**WHAT YOU SHOULD DO:** Could you print exactly the lines from the one that contains "cui si lamenta" to the end of the data, both ends included, and nothing else? Skip the pictures.

***** ENTRIES SUPPLIED *****

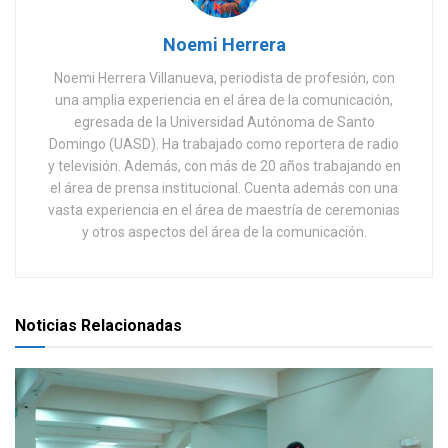
Noemi Herrera
Noemi Herrera Villanueva, periodista de profesión, con
una amplia experiencia en el área de la comunicación,
egresada de la Universidad Autónoma de Santo
Domingo (UASD). Ha trabajado como reportera de radio
y televisión. Además, con más de 20 años trabajando en
el área de prensa institucional. Cuenta además con una
vasta experiencia en el área de maestría de ceremonias
y otros aspectos del área de la comunicación.
Noticias Relacionadas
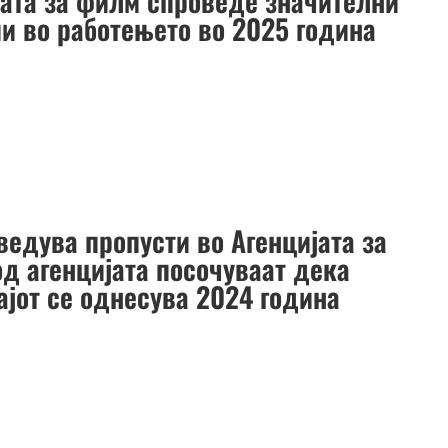
јата за филм спроведе значителни
и во работењето во 2025 година
ведува пропусти во Агенцијата за
од агенцијата посочуваат дека
ајот се однесува 2024 година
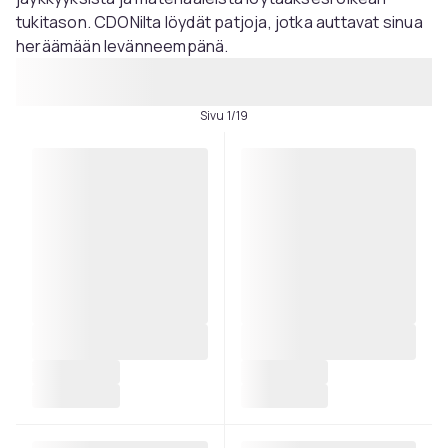
tukitason. CDONilta löydät patjoja, jotka auttavat sinua
heräämään levänneempänä.
Sivu 1/19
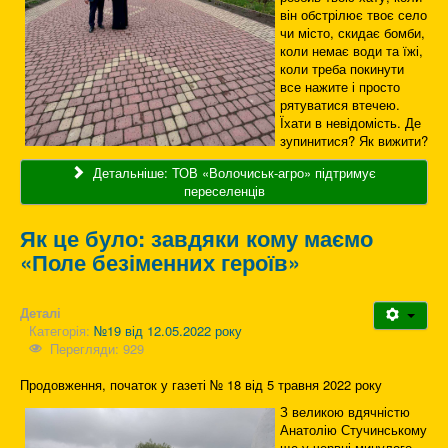
він обстрілює твоє село
чи місто, скидає бомби,
коли немає води та їжі,
коли треба покинути
все нажите і просто
рятуватися втечею.
Їхати в невідомість. Де
зупинитися? Як вижити?
Детальніше: ТОВ «Волочиськ-агро» підтримує
переселенців
Як це було: завдяки кому маємо
«Поле безіменних героїв»
Деталі
Категорія:
№19 від 12.05.2022 року
Перегляди: 929
Продовження, початок у газеті № 18 від 5 травня 2022 року
З великою вдячністю
Анатолію Стучинському
ще у червні минулого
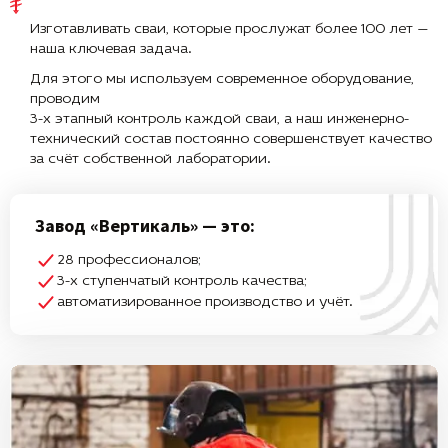
Изготавливать сваи, которые прослужат более 100 лет —
наша ключевая задача.
Для этого мы используем современное оборудование,
проводим
3-х этапный контроль каждой сваи, а наш инженерно-
технический состав постоянно совершенствует качество
за счёт собственной лаборатории.
Завод «Вертикаль» — это:
28 профессионалов;
3-х ступенчатый контроль качества;
автоматизированное производство и учёт.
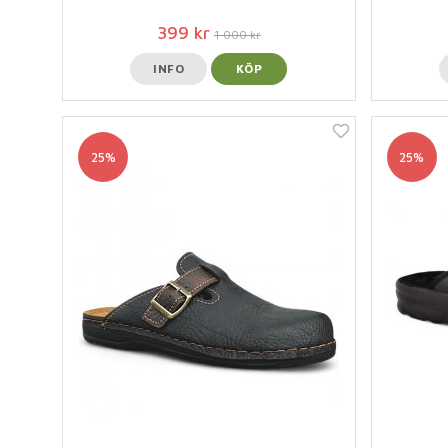
399 kr
1 000 kr
INFO
KÖP
25%
25%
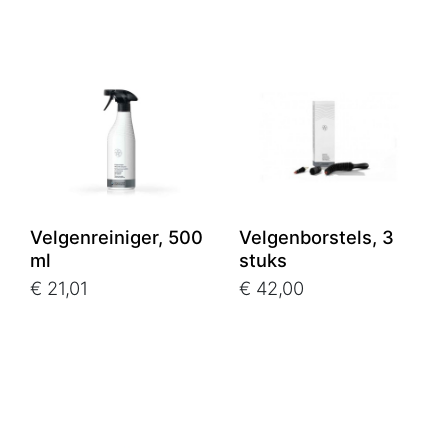
Velgenreiniger, 500
Velgenborstels, 3
ml
stuks
€ 21,01
€ 42,00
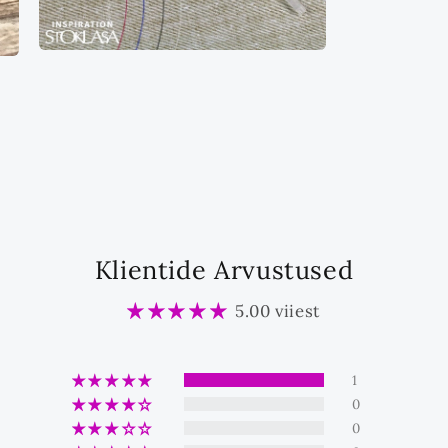
Ava
multimeedia
13
modaalrežiimis
Klientide Arvustused
5.00 viiest
1
0
0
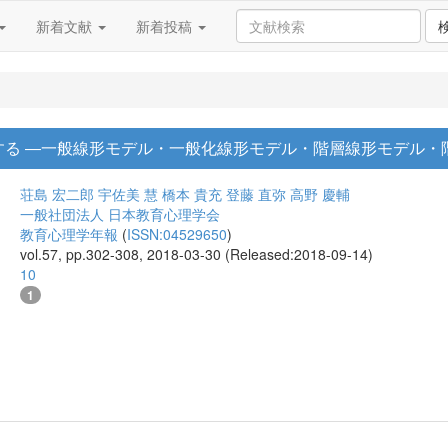
新着文献
新着投稿
する ―一般線形モデル・一般化線形モデル・階層線形モデル・
荘島 宏二郎
宇佐美 慧
橋本 貴充
登藤 直弥
高野 慶輔
一般社団法人 日本教育心理学会
教育心理学年報
(
ISSN:04529650
)
vol.57, pp.302-308, 2018-03-30 (Released:2018-09-14)
10
1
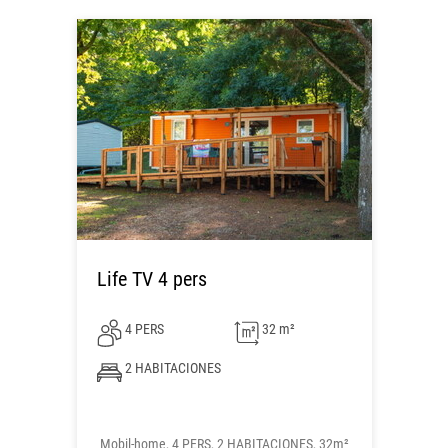
Life TV 4 pers
4 PERS
32 m²
2 HABITACIONES
Mobil-home, 4 PERS, 2 HABITACIONES, 32m²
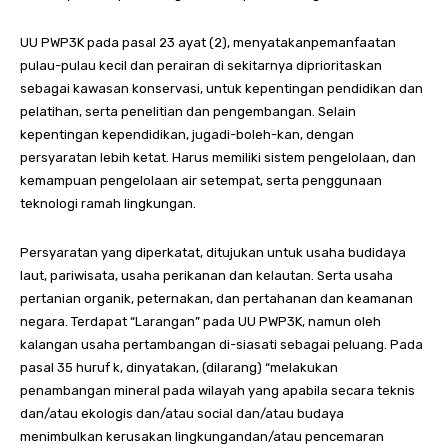
UU PWP3K pada pasal 23 ayat (2), menyatakanpemanfaatan
pulau-pulau kecil dan perairan di sekitarnya diprioritaskan
sebagai kawasan konservasi, untuk kepentingan pendidikan dan
pelatihan, serta penelitian dan pengembangan. Selain
kepentingan kependidikan, jugadi-boleh-kan, dengan
persyaratan lebih ketat. Harus memiliki sistem pengelolaan, dan
kemampuan pengelolaan air setempat, serta penggunaan
teknologi ramah lingkungan.
Persyaratan yang diperkatat, ditujukan untuk usaha budidaya
laut, pariwisata, usaha perikanan dan kelautan. Serta usaha
pertanian organik, peternakan, dan pertahanan dan keamanan
negara. Terdapat “Larangan” pada UU PWP3K, namun oleh
kalangan usaha pertambangan di-siasati sebagai peluang. Pada
pasal 35 huruf k, dinyatakan, (dilarang) “melakukan
penambangan mineral pada wilayah yang apabila secara teknis
dan/atau ekologis dan/atau social dan/atau budaya
menimbulkan kerusakan lingkungandan/atau pencemaran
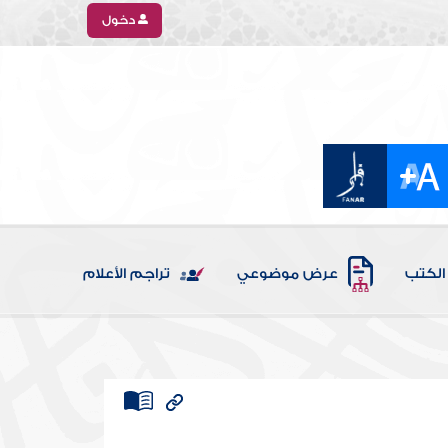
دخول
الكتب
عرض موضوعي
تراجم الأعلام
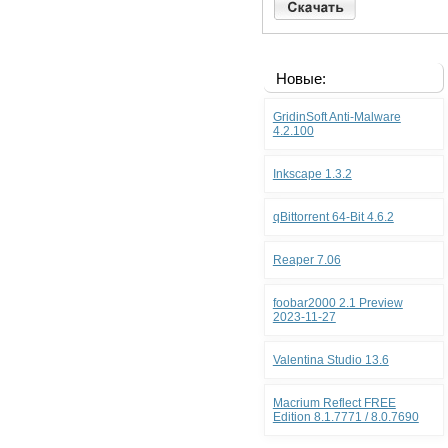
Новые:
GridinSoft Anti-Malware
4.2.100
Inkscape 1.3.2
qBittorrent 64-Bit 4.6.2
Reaper 7.06
foobar2000 2.1 Preview
2023-11-27
Valentina Studio 13.6
Macrium Reflect FREE
Edition 8.1.7771 / 8.0.7690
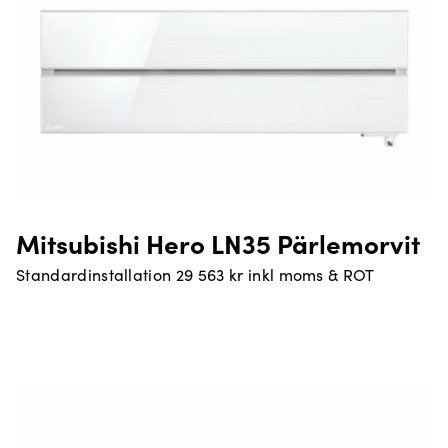
Mitsubishi Hero LN35 Pärlemorvit
Standardinstallation 29 563 kr inkl moms & ROT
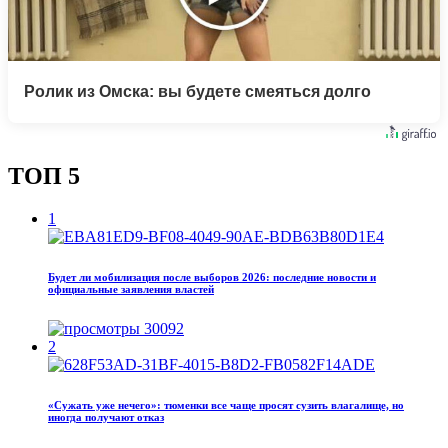
Ролик из Омска: вы будете смеяться долго
ТОП 5
1
Будет ли мобилизация после выборов 2026: последние новости и
официальные заявления властей
30092
2
«Сужать уже нечего»: тюменки все чаще просят сузить влагалище, но
иногда получают отказ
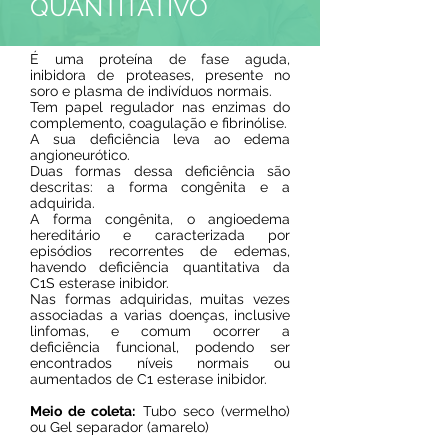
QUANTITATIVO
É uma proteína de fase aguda,
inibidora de proteases, presente no
soro e plasma de indivíduos normais.
Tem papel regulador nas enzimas do
complemento, coagulação e fibrinólise.
A sua deficiência leva ao edema
angioneurótico.
Duas formas dessa deficiência são
descritas: a forma congênita e a
adquirida.
A forma congênita, o angioedema
hereditário e caracterizada por
episódios recorrentes de edemas,
havendo deficiência quantitativa da
C1S esterase inibidor.
Nas formas adquiridas, muitas vezes
associadas a varias doenças, inclusive
linfomas, e comum ocorrer a
deficiência funcional, podendo ser
encontrados níveis normais ou
aumentados de C1 esterase inibidor.
Meio de coleta:
Tubo seco (vermelho)
ou Gel separador (amarelo)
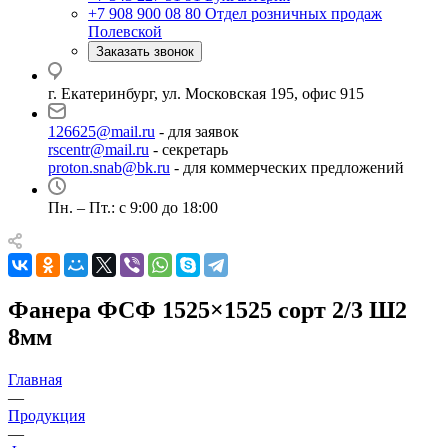
+7 908 900 08 80
Отдел розничных продаж
Полевской
Заказать звонок
г. Екатеринбург, ул. Московская 195, офис 915
126625@mail.ru
- для заявок
rscentr@mail.ru
- секретарь
proton.snab@bk.ru
- для коммерческих предложений
Пн. – Пт.: с 9:00 до 18:00
Фанера ФСФ 1525×1525 сорт 2/3 Ш2
8мм
Главная
—
Продукция
—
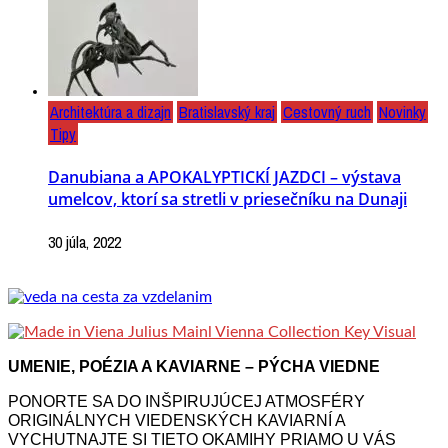
Architektúra a dizajn
Bratislavský kraj
Cestovný ruch
Novinky
Tipy
Danubiana a APOKALYPTICKÍ JAZDCI – výstava
umelcov, ktorí sa stretli v priesečníku na Dunaji
30 júla, 2022
UMENIE, POÉZIA A KAVIARNE – PÝCHA VIEDNE
PONORTE SA DO INŠPIRUJÚCEJ ATMOSFÉRY
ORIGINÁLNYCH VIEDENSKÝCH KAVIARNÍ A
VYCHUTNAJTE SI TIETO OKAMIHY PRIAMO U VÁS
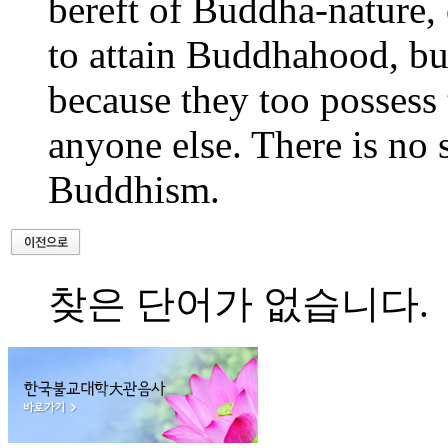
bereft of Buddha-nature, 
to attain Buddhahood, bu
because they too possess
anyone else. There is no s
Buddhism.
찾은 단어가 없습니다.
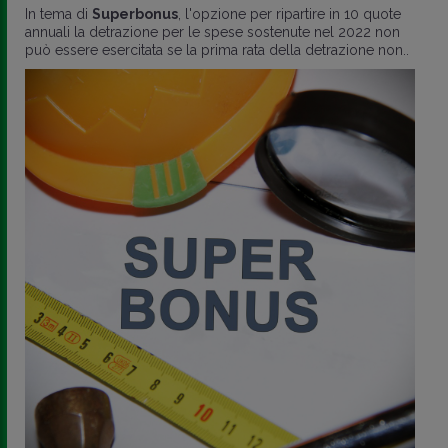
In tema di
Superbonus
, l'opzione per ripartire in 10 quote
annuali la detrazione per le spese sostenute nel 2022 non
può essere esercitata se la prima rata della detrazione non..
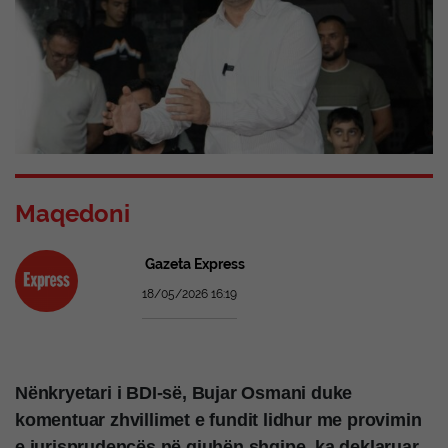
Maqedoni
Gazeta Express
18/05/2026 16:19
Nënkryetari i BDI-së, Bujar Osmani duke
komentuar zhvillimet e fundit lidhur me provimin
e jurisprudencës në gjuhën shqipe, ka deklaruar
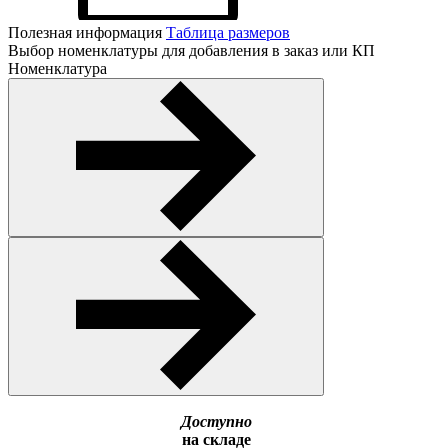
Полезная информация
Таблица размеров
Выбор номенклатуры для добавления в заказ или КП
Номенклатура
Доступно
на складе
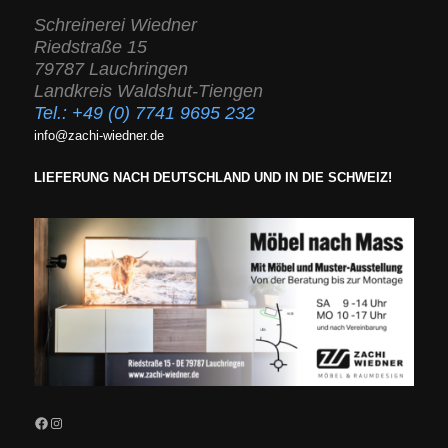
Schreinerei Wiedner
Riedstraße 15
79787 Lauchringen
Landkreis Waldshut-Tiengen
Tel.:
+49 (0) 7741 9695 232
info@zachi-wiedner.de
LIEFERUNG NACH DEUTSCHLAND UND IN DIE SCHWEIZ!
Facebook
Instagram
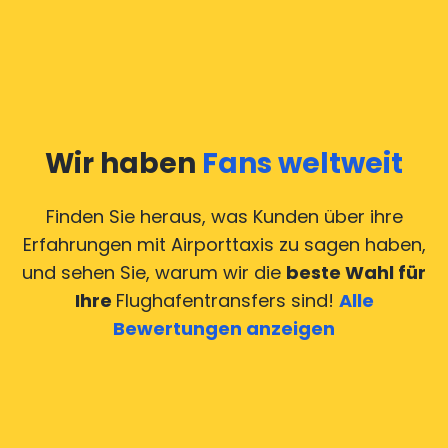
Wir haben
Fans weltweit
Finden Sie heraus, was Kunden über ihre
Erfahrungen mit Airporttaxis
zu sagen haben,
und sehen Sie, warum wir die
beste Wahl für
Ihre
Flughafentransfers sind!
Alle
Bewertungen anzeigen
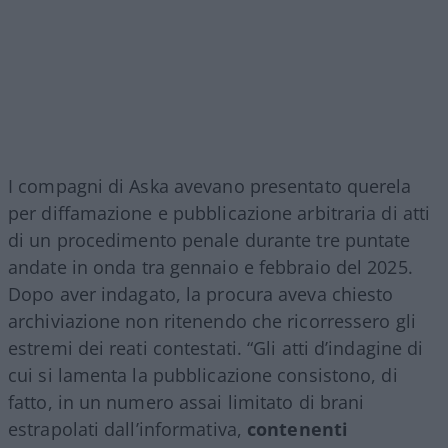
I compagni di Aska avevano presentato querela
per diffamazione e pubblicazione arbitraria di atti
di un procedimento penale durante tre puntate
andate in onda tra gennaio e febbraio del 2025.
Dopo aver indagato, la procura aveva chiesto
archiviazione non ritenendo che ricorressero gli
estremi dei reati contestati. “Gli atti d’indagine di
cui si lamenta la pubblicazione consistono, di
fatto, in un numero assai limitato di brani
estrapolati dall’informativa,
contenenti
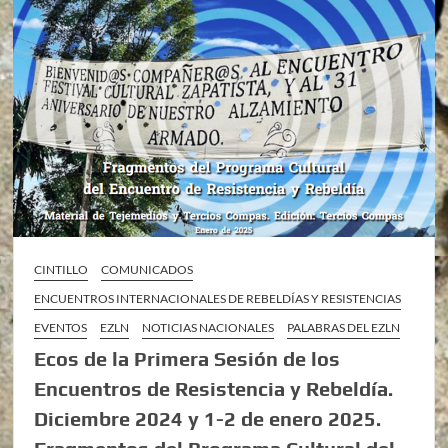
CINTILLO
COMUNICADOS
ENCUENTROS INTERNACIONALES DE REBELDÍAS Y RESISTENCIAS
EVENTOS
EZLN
NOTICIAS NACIONALES
PALABRAS DEL EZLN
Ecos de la Primera Sesión de los
Encuentros de Resistencia y Rebeldía.
Diciembre 2024 y 1-2 de enero 2025.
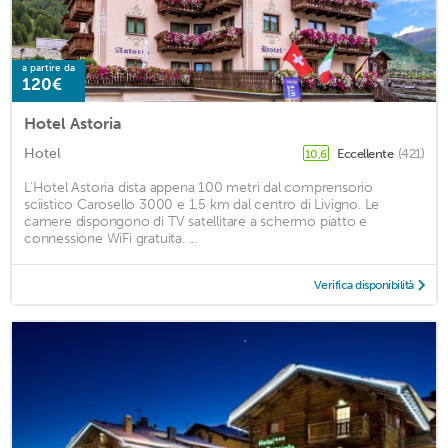
a partire da
120€
Hotel Astoria
Hotel
Eccellente
(421)
10,6
L'Hotel Astoria dista appena 100 metri dal comprensorio
sciistico Carosello 3000 e 1,5 km dal centro di Livigno. Le
camere dispongono di TV satellitare a schermo piatto e
connessione WiFi gratuita. ...
Verifica disponibilità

*****

**PROBLEM SOLUTION:**
cui si lamenta la pubblicazione consistono, di
fatto, in un numero assai limitato di brani
estrapolati dall’informativa,
contenenti
CINTILLO
COMUNICADOS
ENCUENTROS INTERNACIONALES DE REBELDÍAS Y RESISTENCIAS
EVENTOS
EZLN
NOTICIAS NACIONALES
PALABRAS DEL EZLN
Ecos de la Primera Sesión de los
Encuentros de Resistencia y Rebeldía.
Diciembre 2024 y 1-2 de enero 2025.
a partire da
120€
Hotel Astoria
Hotel
Eccellente
(421)
10,6
L'Hotel Astoria dista appena 100 metri dal comprensorio
sciistico Carosello 3000 e 1,5 km dal centro di Livigno. Le
camere dispongono di TV satellitare a schermo piatto e
connessione WiFi gratuita. ...
Verifica disponibilità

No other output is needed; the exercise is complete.